Amazon, the agency’s largest customer, relies on postal workers for “last-mile” delivery between its warehouses and homes and businesses.

Postmaster General Louis DeJoy — who has remained in the role throughout President Joe Biden’s administration after Trump supported his appointment in 2020 — has faced intense scrutiny from lawmakers and watchdog groups, including calls for his removal, letters to the agency’s board of governors demanding that its members fire him, protests outside his home, and investigations probing his time before and after he entered office.

He is the first postmaster general in US history in decades without any prior history with the agency, and the first ever to come from a private company that directly competes with USPS. He was confirmed to lead the USPS by a board made up entirely of Trump appointees, and his companies still hold active contracts with the agency he is leading.

Postmaster General Louis DeJoy, whose term in office was supported by Trump, has proposed a 10-year plan with rate hikes and other changes to the USPS (AP)

DeJoy implemented significant cuts and service changes to the agency during the COVID-19 pandemic, despite a surge in demand for the mail’s critical lifeline during the public health crisis, and as 2020 elections saw a massive increase in vote-by-mail options that critics have argued were undermined by DeJoy’s plans.

His 10-year plan — “Delivering for America,” unveiled in 2021 — proposed longer first-class mail delivery, shorter office hours and higher postage prices.

Last week, he literally covered his ears during a congressional hearing while a Republican representative grilled him for giving himself an “A” grade.
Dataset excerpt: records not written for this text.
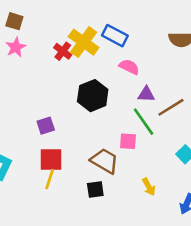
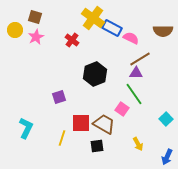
yellow cross: (84, 42) -> (93, 18), moved
pink semicircle: (129, 67) -> (131, 38), moved
brown line: (171, 107) -> (140, 59), moved
pink square: (128, 141) -> (122, 109), turned 32
red square: (51, 159) -> (81, 123), moved

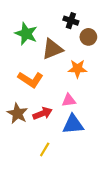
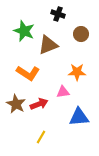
black cross: (71, 21) -> (58, 14), moved
orange star: (77, 69) -> (77, 72), moved
blue triangle: (73, 124) -> (79, 117), moved

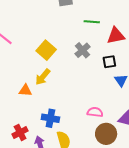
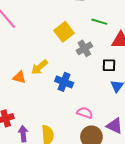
yellow square: (46, 50) -> (64, 32), moved
blue cross: (50, 118) -> (64, 82), moved

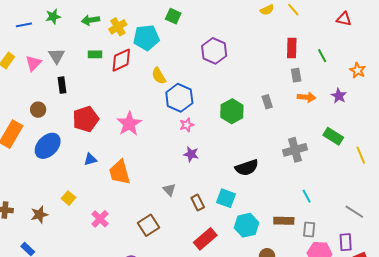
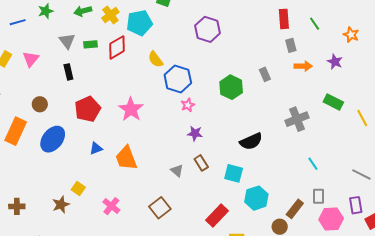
gray triangle: (57, 56) -> (67, 41), moved
black rectangle: (62, 85) -> (68, 72), moved
brown rectangle: (198, 203) -> (201, 163), moved
brown star: (39, 215) -> (61, 205), moved
brown rectangle: (284, 221) -> (295, 209), moved, turned -48

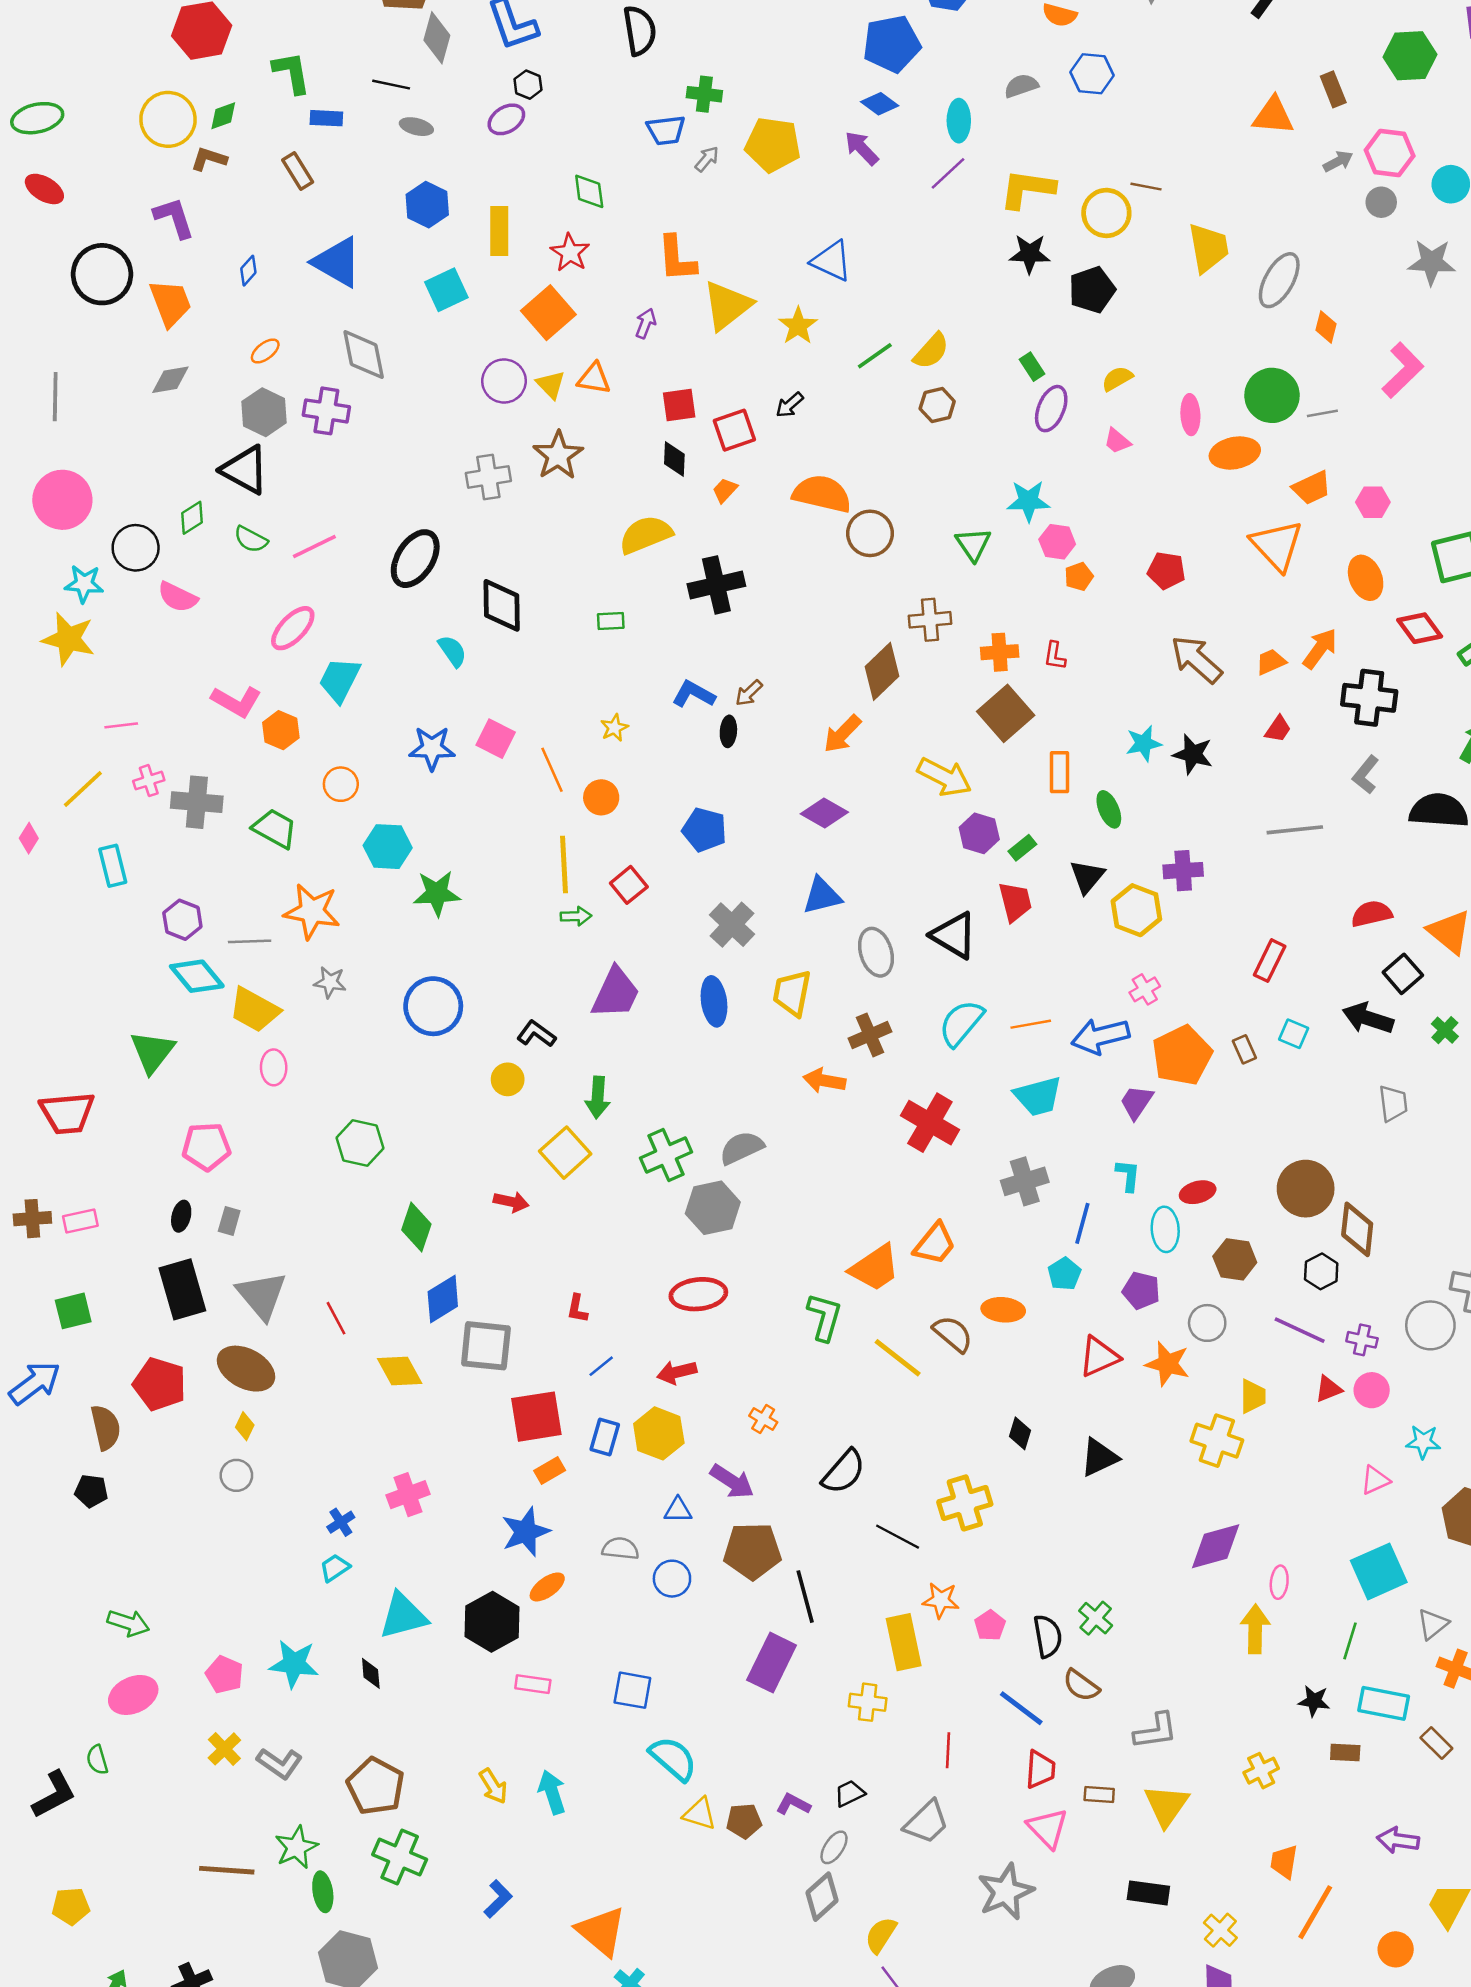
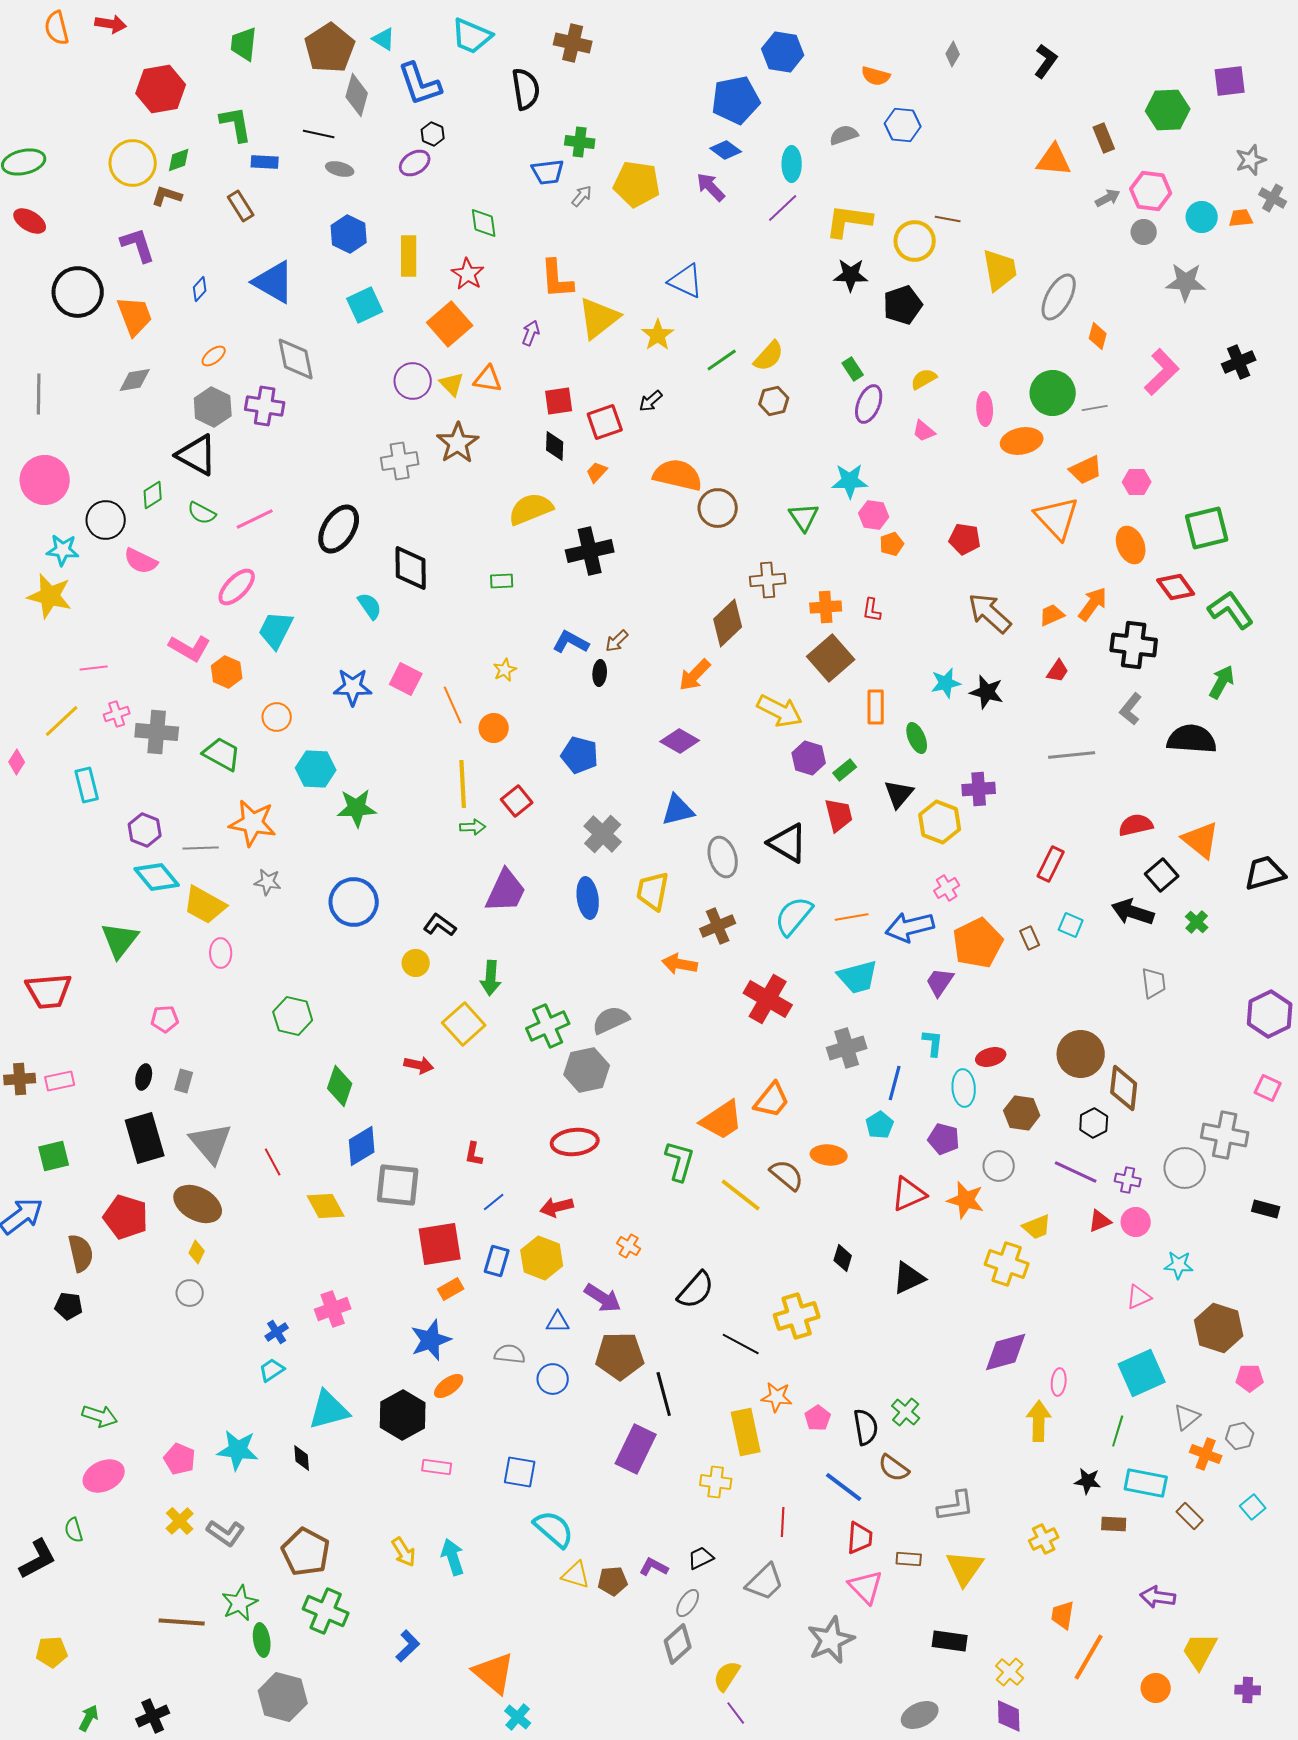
pink pentagon: (206, 1147) -> (165, 1019), size x0.7
yellow trapezoid: (1253, 1396) -> (1037, 1227), turned 68

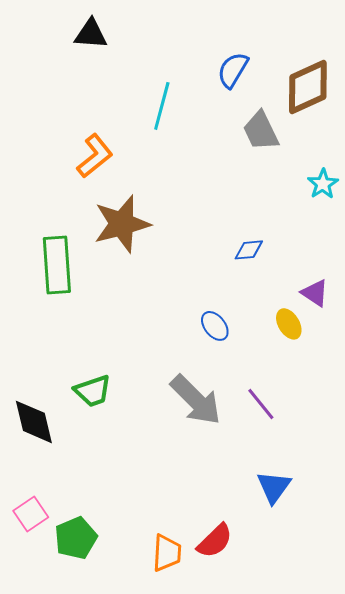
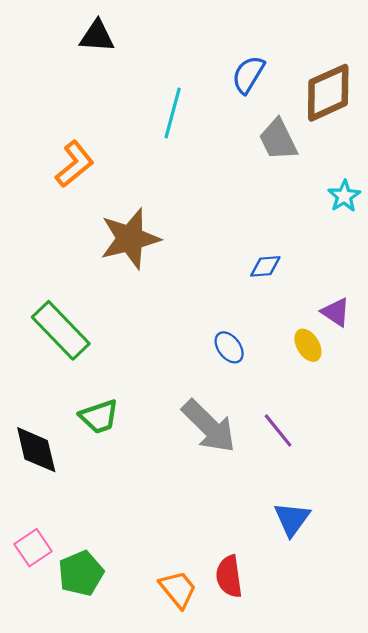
orange L-shape: (95, 156) -> (75, 164), moved
green rectangle: (57, 265) -> (61, 330), moved, turned -40
red semicircle: (215, 541) -> (229, 576), turned 126
orange trapezoid: (167, 553) -> (178, 589), turned -42

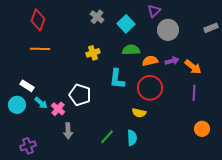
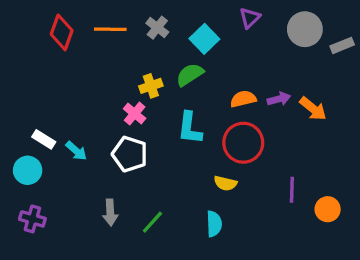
gray circle: (168, 30) -> (305, 29), moved
orange line: (40, 49) -> (110, 29), moved
green semicircle: (131, 50) -> (190, 75), moved, turned -30
purple line: (194, 93) -> (292, 190), moved
cyan arrow: (41, 103) -> (76, 151), moved
pink cross: (58, 109) -> (135, 114), moved
green line: (107, 137) -> (152, 222), moved
purple cross: (28, 146) -> (32, 219), moved, turned 35

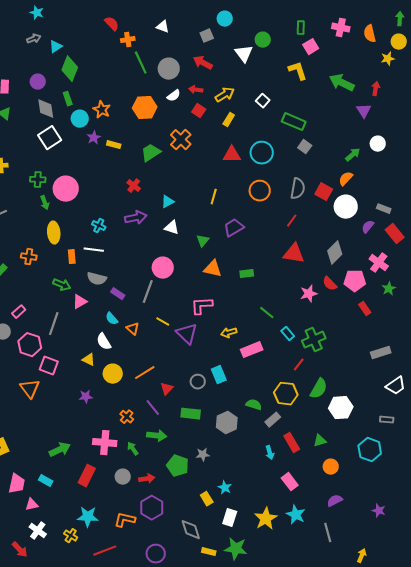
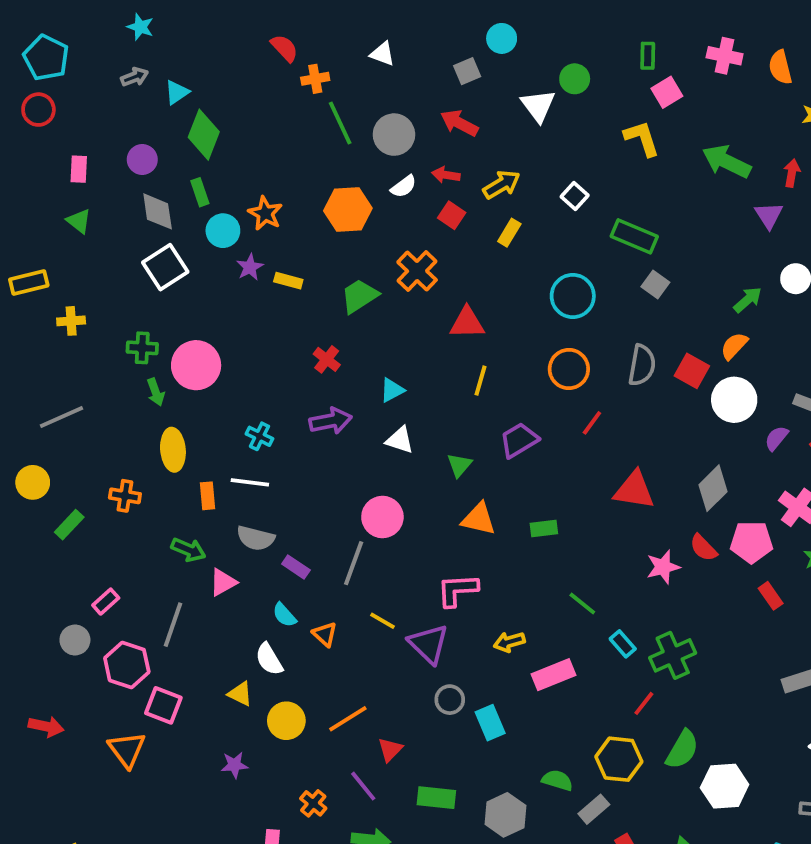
red triangle: (232, 155) -> (467, 323), moved
red line: (292, 221) -> (592, 423), moved
gray circle: (198, 382) -> (450, 700), moved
In 2020, Trump threatened to block the agency from receiving $10 billion in pandemic aid, unless it agreed to raise prices. While he explored how to privatize the agency, he created a task force to look into restructuring the USPS entirely, including hiring private contractors to process and sort mail.

House Republicans are also promoting the idea to hand over control of the nation’s mail to private companies.

“There are private companies that are interested, which is where I think a lot of the problems are,” House Oversight Committee chair James Comer said last month.

“The problem with that is nobody wants to deliver the mail to every house in America six days a week, and to operate all those retail postal facilities,” he added. “There’s no private company in the world that wants that.”

A quasi-government advisory board led by billionaires Elon Musk and Vivek Ramaswamy, who are proposing drastic cuts to the federal budget, is also exploring cuts to the agency. The Department of Government Efficiencty’s congressional counterpart is asking for DeJoy to assign a point of contact for members of Congress to work with.

“The Post Office is in our constitution,” Democratic Rep. Mark Pocan said on Saturday.

“There is no way we let Donald Trump privatize it,” he added. “Fire his former pick for postmaster, DeJoy, and let a real professional run it like it should be run. The first priority is delivering mail. Cut the Pentagon’s bloat if you want to save money.”

While Trump mocked the agency as a “joke” and Amazon’s “delivery boy,” his White House budget office wrote in 2018 that the USPS is “caught between a mandate to operate like a business, but with the expenses and political oversight of a public agency.”

A 2018 report from the Office of Management and Budget argued that a privately-run USPS would have more flexibility to raise prices, but it would still face oversight from Congress and other agencies.

Despite Republican-led threats, the USPS ranks only behind the National Park Service as the most popular federal agency; more than 70 percent of Americans, including 68 percent of Republicans, have a “favorable” view of the USPS, according to a 2024 survey from Pew Research Center.